**WORK INSTRUCTIONS**
Leave out the images and output the records word for word.

**STUDY MATERIAL**

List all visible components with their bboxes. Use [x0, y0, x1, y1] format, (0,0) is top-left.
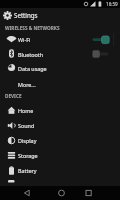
button[interactable]: More... — [0, 78, 120, 91]
button[interactable]: Bluetooth — [0, 47, 120, 61]
staticText: More... — [18, 81, 36, 88]
button[interactable]: Battery — [0, 163, 120, 178]
button[interactable]: Data usage — [0, 61, 120, 75]
button[interactable]: Home — [0, 103, 120, 118]
staticText: DEVICE — [5, 93, 22, 99]
button[interactable] — [17, 186, 37, 200]
staticText: Sound — [18, 122, 35, 129]
staticText: Bluetooth — [18, 51, 44, 58]
button[interactable]: Storage — [0, 148, 120, 163]
button[interactable]: Settings — [0, 8, 120, 23]
button[interactable]: Sound — [0, 118, 120, 133]
staticText: Data usage — [18, 65, 47, 72]
button[interactable]: Wi-Fi — [0, 32, 120, 47]
staticText: 16:59 — [106, 1, 118, 7]
staticText: Home — [18, 107, 34, 114]
staticText: Settings — [14, 11, 38, 19]
staticText: Battery — [18, 167, 37, 174]
button[interactable] — [51, 186, 71, 200]
staticText: Display — [18, 137, 37, 144]
staticText: Wi-Fi — [18, 36, 31, 43]
staticText: Storage — [18, 152, 38, 159]
button[interactable] — [78, 186, 98, 200]
staticText: WIRELESS & NETWORKS — [5, 25, 60, 31]
button[interactable]: Display — [0, 133, 120, 148]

**TASK OUTPUT**
List all visible components with their bboxes. Use [x0, y0, x1, y1] format, (0,0) is top-left.
button[interactable]: More... — [0, 78, 120, 91]
button[interactable]: Bluetooth — [0, 47, 120, 61]
staticText: More... — [18, 81, 36, 88]
button[interactable]: Battery — [0, 163, 120, 178]
button[interactable]: Data usage — [0, 61, 120, 75]
button[interactable]: Home — [0, 103, 120, 118]
staticText: DEVICE — [5, 93, 22, 99]
button[interactable] — [17, 186, 37, 200]
staticText: Sound — [18, 122, 35, 129]
staticText: Bluetooth — [18, 51, 44, 58]
button[interactable]: Storage — [0, 148, 120, 163]
button[interactable]: Settings — [0, 8, 120, 23]
button[interactable]: Sound — [0, 118, 120, 133]
staticText: Data usage — [18, 65, 47, 72]
button[interactable]: Wi-Fi — [0, 32, 120, 47]
staticText: 16:59 — [106, 1, 118, 7]
staticText: Home — [18, 107, 34, 114]
staticText: Settings — [14, 11, 38, 19]
staticText: Battery — [18, 167, 37, 174]
button[interactable] — [51, 186, 71, 200]
staticText: Display — [18, 137, 37, 144]
staticText: Wi-Fi — [18, 36, 31, 43]
staticText: Storage — [18, 152, 38, 159]
button[interactable] — [78, 186, 98, 200]
staticText: WIRELESS & NETWORKS — [5, 25, 60, 31]
button[interactable]: Display — [0, 133, 120, 148]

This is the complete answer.